This is an unusual and difficult question which has perplexed me for a number of days and I hope I explain it correctly. I have two databases i.e. data-frames in R, the first is approx 90,000 rows and is a record of every race-horse in the UK. It contains numerous fields, and most importantly the NAME of each horse and its SIRE; one record per horse First database, sample and fields. The second database contains over one-million rows and is a history of every race a horse has taken part in over the last ten years i.e. races it has run or as I call it 'appearances', it contains NAME, DATE, TRACK etc..; one record per appearance.Second database, sample and fields
What I am attempting to do is to write a few lines of code - not a loop - that will provide me with a total number of every appearance made by the siblings of a particular horse i.e. one grand total. The first step is easy - finding the siblings i.e. horses with a common sire - and you can see it below (N.B FindSire is my own function which does what it says and finds the sire of a horse by referencing the same dataframe. I have simplified the code somewhat for clarity)

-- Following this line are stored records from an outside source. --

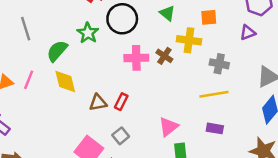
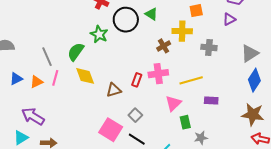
green triangle: (167, 13) -> (151, 14), moved
gray line: (26, 29) -> (47, 57), moved
brown cross: (164, 56) -> (164, 46), turned 32
pink cross: (136, 58) -> (158, 74), moved
yellow line: (214, 94) -> (191, 80), moved
red rectangle: (121, 102) -> (137, 80), moved

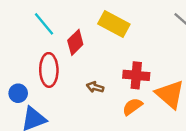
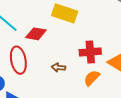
red diamond: (75, 42) -> (36, 34), turned 65

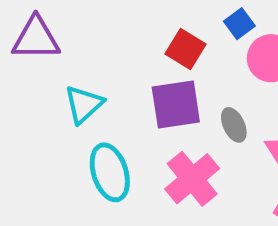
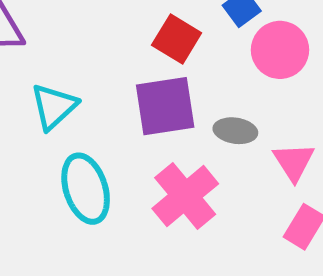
gray ellipse: (234, 125) -> (235, 131), turned -56

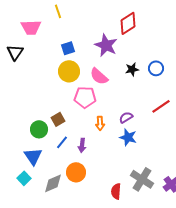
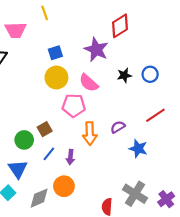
orange arrow: (100, 123) -> (90, 133), size x1.5
blue star: (128, 137) -> (138, 149), moved

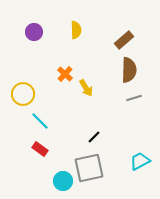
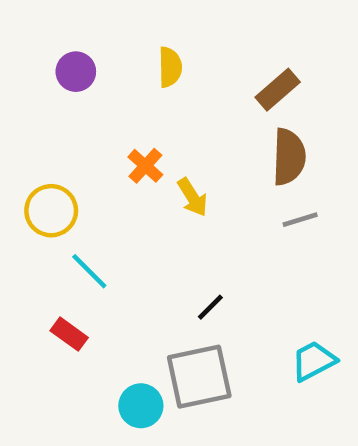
red rectangle: (40, 149) -> (69, 334), moved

TestHorse <- "Save The Bees"
Siblings <- which(FindSire(TestHorse) == Horses$Sire)
Sibsname <- Horses[sibs,1]
The produces Sibsname which is a 636 names long (snippet below), although the average horse will only have 50 or so siblings. I could construct a loop and search the second 'appearances' data-frame and individually match the sibling names and then total the appearances of all the siblings combined. However, I would like to know if I could avoid a loop - and the time associated with it - and write a few lines of code to achieve the same end i.e. search all 636 horses in the appearances database and calculate the times each appears in the database and a total of all these appearances, or to put it another way, how many races have the siblings of "save the bees" taken part in. Thanks in advance.
[1] "abdication " "aberdonian " "acclamatory " "accolation " ..... to [636]